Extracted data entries
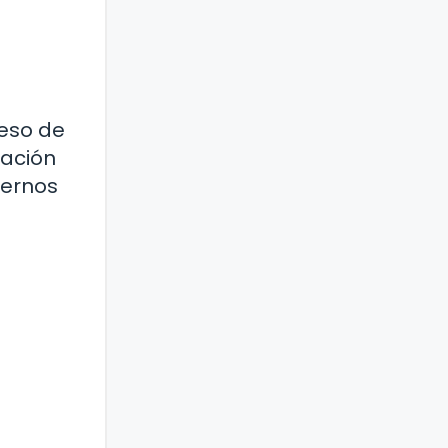
ceso de
zación
ternos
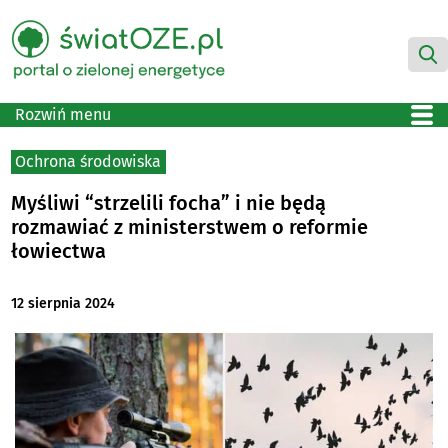
Rozwiń menu
Ochrona środowiska
Myśliwi “strzelili focha” i nie będą
rozmawiać z ministerstwem o reformie
łowiectwa
12 sierpnia 2024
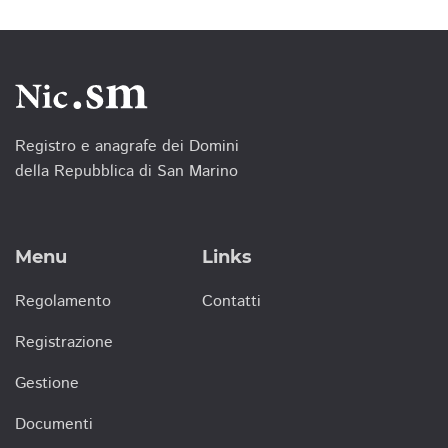
Registro e anagrafe dei Domini
della Repubblica di San Marino
Menu
Links
Regolamento
Contatti
Registrazione
Gestione
Documenti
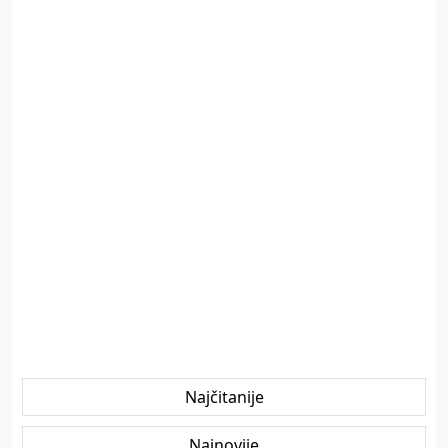
Najčitanije
Najnovije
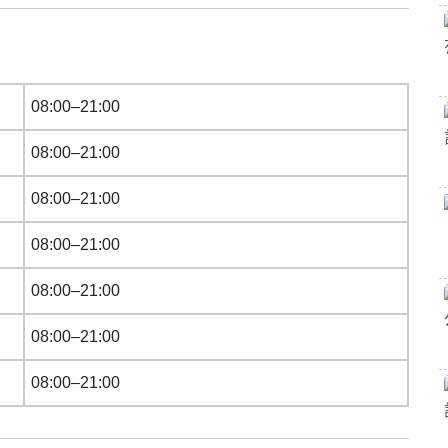
08:00–21:00
08:00–21:00
08:00–21:00
08:00–21:00
08:00–21:00
08:00–21:00
08:00–21:00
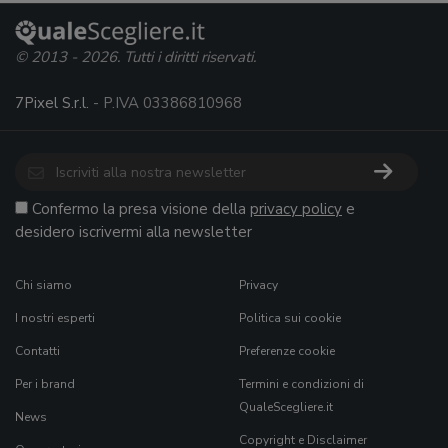
© 2013 - 2026. Tutti i diritti riservati.
7Pixel S.r.l.
- P.IVA 03386810968
Confermo la presa visione della
privacy policy
e
desidero iscrivermi alla newsletter
Chi siamo
Privacy
I nostri esperti
Politica sui cookie
Contatti
Preferenze cookie
Per i brand
Termini e condizioni di
QualeScegliere.it
News
Copyright e Disclaimer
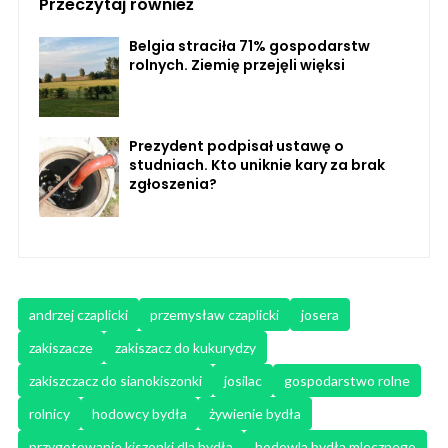
Przeczytaj również
Belgia straciła 71% gospodarstw
rolnych. Ziemię przejęli więksi
Prezydent podpisał ustawę o
studniach. Kto uniknie kary za brak
zgłoszenia?
andrzej czaplicki
przemysław czaplicki
josera
zakiszacze
zakiszacz do kukurydzy
zakiszczacz do sianokiszonki
josilac
gospodarstwo rolne
rolnicy
hodowcy bydła
żywienie bydła
przygotowanie kiszonki dla bydła
hodowla bydła mlecznego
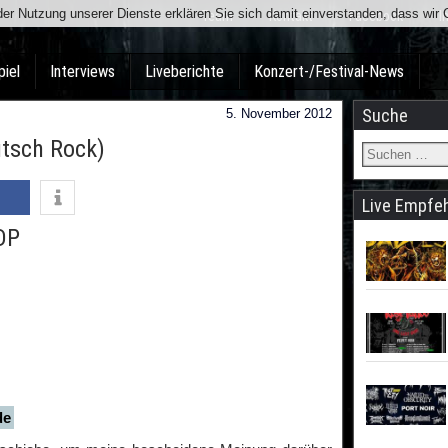
t der Nutzung unserer Dienste erklären Sie sich damit einverstanden, dass wi
Team
Kontakt
Facebook
I
piel
Interviews
Liveberichte
Konzert-/Festival-News
Suche
5. November 2012
utsch Rock)
Live Empfe
DP
de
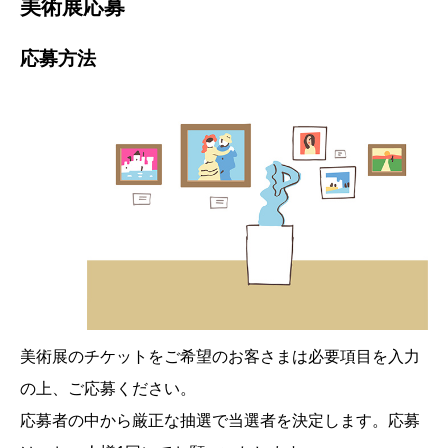
美術展応募
応募方法
美術展のチケットをご希望のお客さまは必要項目を入力
の上、ご応募ください。
応募者の中から厳正な抽選で当選者を決定します。応募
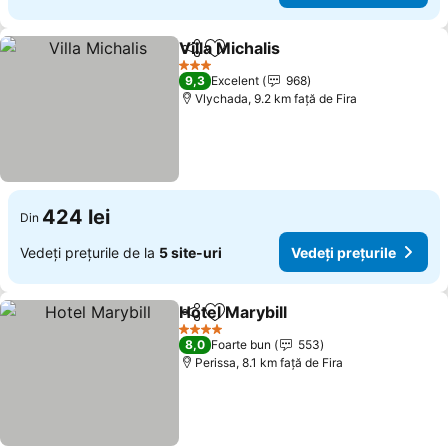
Villa Michalis
Distribuiți
Adăugaţi la favorite
3 Stele
9,3
Excelent
968
Vlychada, 9.2 km faţă de Fira
424 lei
Din
Vedeți prețurile de la
5 site-uri
Vedeți prețurile
Hotel Marybill
Distribuiți
Adăugaţi la favorite
4 Stele
8,0
Foarte bun
553
Perissa, 8.1 km faţă de Fira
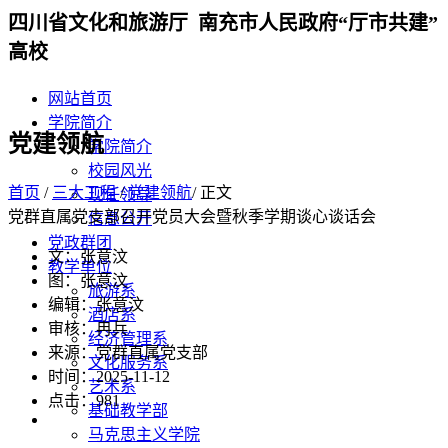
四川省文化和旅游厅 南充市人民政府“厅市共建”
高校
网站首页
学院简介
党建领航
学院简介
校园风光
首页
/
三大工程
/
党建领航
/ 正文
现任领导
党群直属党支部召开党员大会暨秋季学期谈心谈话会
信息公开
党政群团
文：张意汶
教学单位
图：张意汶
旅游系
编辑：张意汶
酒店系
审核：冉兵
经济管理系
来源：党群直属党支部
文化服务系
时间：2025-11-12
艺术系
点击：
981
基础教学部
马克思主义学院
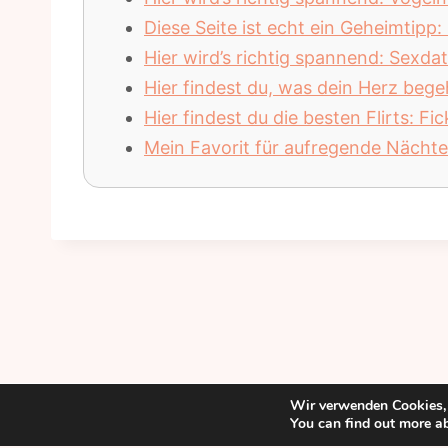
Diese Seite ist echt ein Geheimtipp
Hier wird’s richtig spannend: Sexd
Hier findest du, was dein Herz bege
Hier findest du die besten Flirts: F
Mein Favorit für aufregende Nächte:
Wir verwenden Cookies, 
You can find out more a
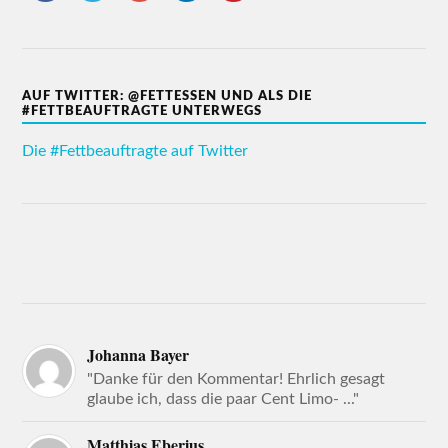
AUF TWITTER: @FETTESSEN UND ALS DIE
#FETTBEAUFTRAGTE UNTERWEGS
Die #Fettbeauftragte auf Twitter
Johanna Bayer
"Danke für den Kommentar! Ehrlich gesagt
glaube ich, dass die paar Cent Limo- ..."
Matthias Eberius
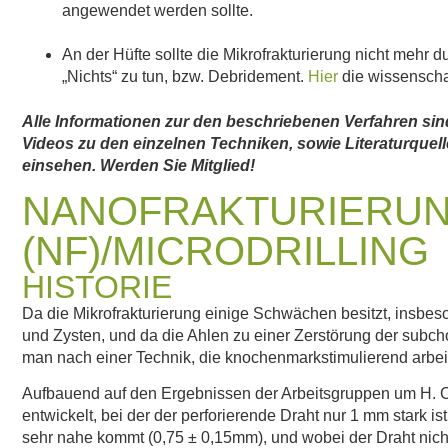
angewendet werden sollte.
An der Hüfte sollte die Mikrofrakturierung nicht mehr d
„Nichts“ zu tun, bzw. Debridement.
Hier
die wissenschaf
Alle Informationen zur den beschriebenen Verfahren sind
Videos zu den einzelnen Techniken, sowie Literaturque
einsehen. Werden Sie Mitglied!
NANOFRAKTURIERU
(NF)/MICRODRILLING
HISTORIE
Da die Mikrofrakturierung einige Schwächen besitzt, insbes
und Zysten, und da die Ahlen zu einer Zerstörung der subch
man nach einer Technik, die knochenmarkstimulierend arbeit
Aufbauend auf den Ergebnissen der Arbeitsgruppen um H. C
entwickelt, bei der der perforierende Draht nur 1 mm stark 
sehr nahe kommt (0,75 ± 0,15mm), und wobei der Draht nich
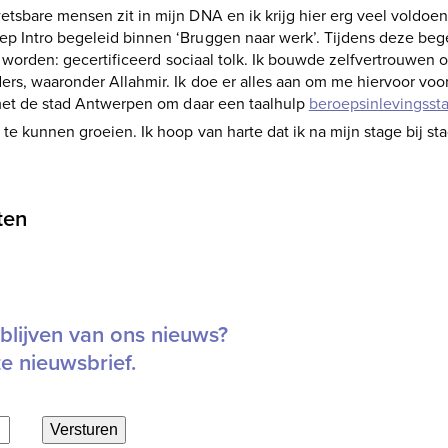
tsbare mensen zit in mijn DNA en ik krijg hier erg veel voldoe
 Intro begeleid binnen ‘Bruggen naar werk’. Tijdens deze bege
il worden: gecertificeerd sociaal tolk. Ik bouwde zelfvertrouwen 
rs, waaronder Allahmir. Ik doe er alles aan om me hiervoor voor
 met de stad Antwerpen om daar een taalhulp
beroepsinlevingsst
 te kunnen groeien. Ik hoop van harte dat ik na mijn stage bij 
eten
blijven van ons nieuws?
ze nieuwsbrief.
Versturen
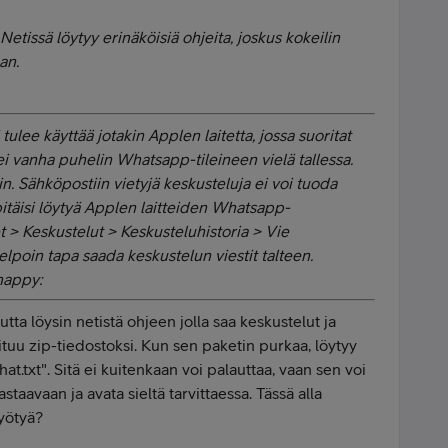
etissä löytyy erinäköisiä ohjeita, joskus kokeilin
an.
ulee käyttää jotakin Applen laitetta, jossa suoritat
ei vanha puhelin Whatsapp-tileineen vielä tallessa.
in. Sähköpostiin vietyjä keskusteluja ei voi tuoda
itäisi löytyä Applen laitteiden Whatsapp-
 > Keskustelut > Keskusteluhistoria > Vie
lpoin tapa saada keskustelun viestit talteen.
yhappy:
tta löysin netistä ohjeen jolla saa keskustelut ja
oituu zip-tiedostoksi. Kun sen paketin purkaa, löytyy
at.txt". Sitä ei kuitenkaan voi palauttaa, vaan sen voi
staavaan ja avata sieltä tarvittaessa. Tässä alla
hyötyä?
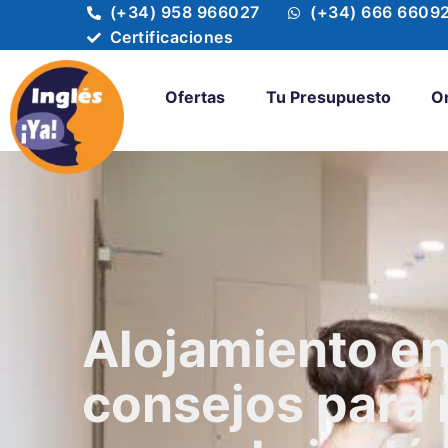
(+34) 958 966027
(+34) 666 6609
Certificaciones
Ofertas
Tu Presupuesto
O
Alojamiento en
consejos para 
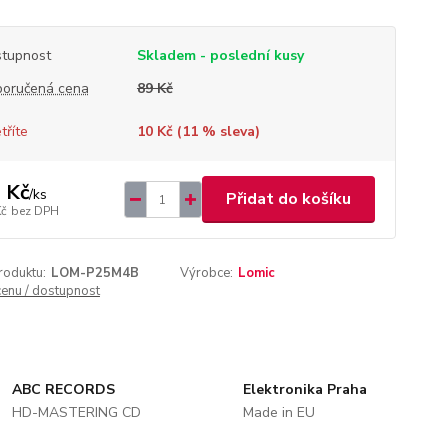
tupnost
Skladem - poslední kusy
oručená cena
89 Kč
tříte
10 Kč (
11
% sleva)
 Kč
/
ks
Přidat do košíku
Kč
bez DPH
roduktu:
LOM-P25M4B
Výrobce:
Lomic
cenu / dostupnost
ABC RECORDS
Elektronika Praha
HD-MASTERING CD
Made in EU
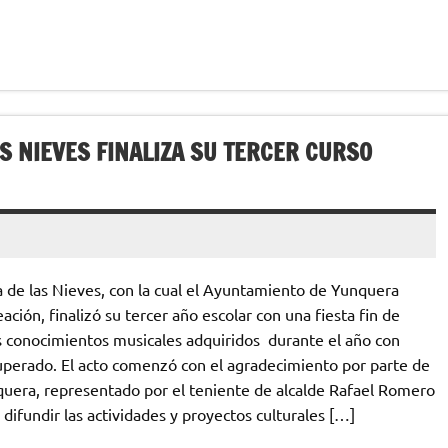
S NIEVES FINALIZA SU TERCER CURSO
ra de las Nieves, con la cual el Ayuntamiento de Yunquera
ión, finalizó su tercer año escolar con una fiesta fin de
s conocimientos musicales adquiridos durante el año con
superado. El acto comenzó con el agradecimiento por parte de
quera, representado por el teniente de alcalde Rafael Romero
 difundir las actividades y proyectos culturales […]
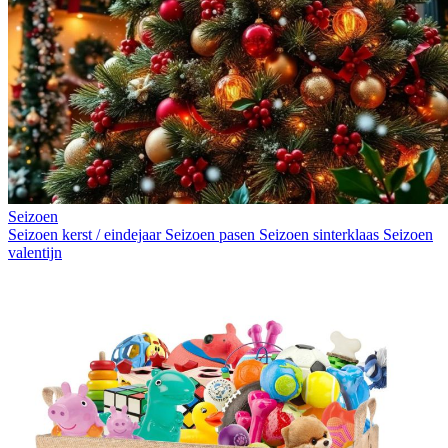
Seizoen
Seizoen kerst / eindejaar
Seizoen pasen
Seizoen sinterklaas
Seizoen
valentijn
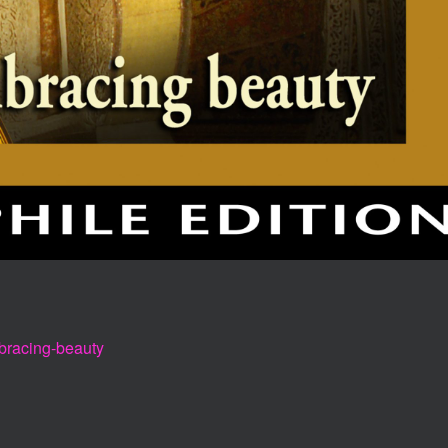
mbracing-beauty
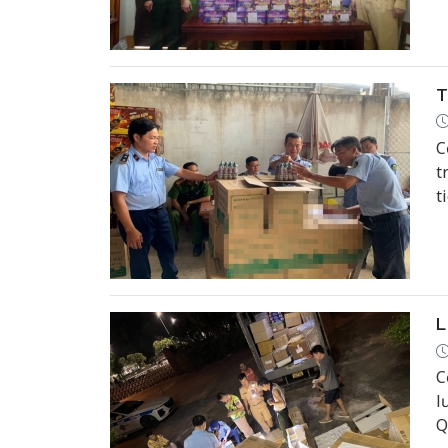
T
C
t
t
L
C
l
Q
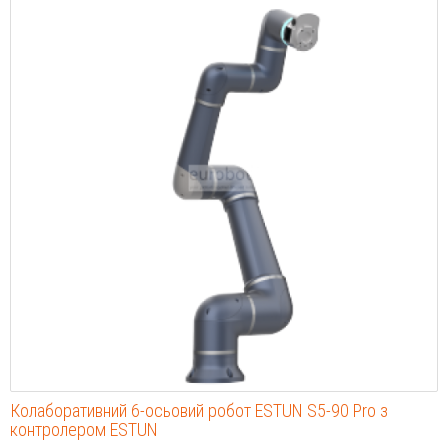
Колаборативний 6-осьовий робот ESTUN S5-90 Pro з
контролером ESTUN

[Your task]: For every line in the data above that has the string "findest", return that line.

[Response for this exercise]:
Hier findest du, was dein Herz bege
Hier findest du die besten Flirts: F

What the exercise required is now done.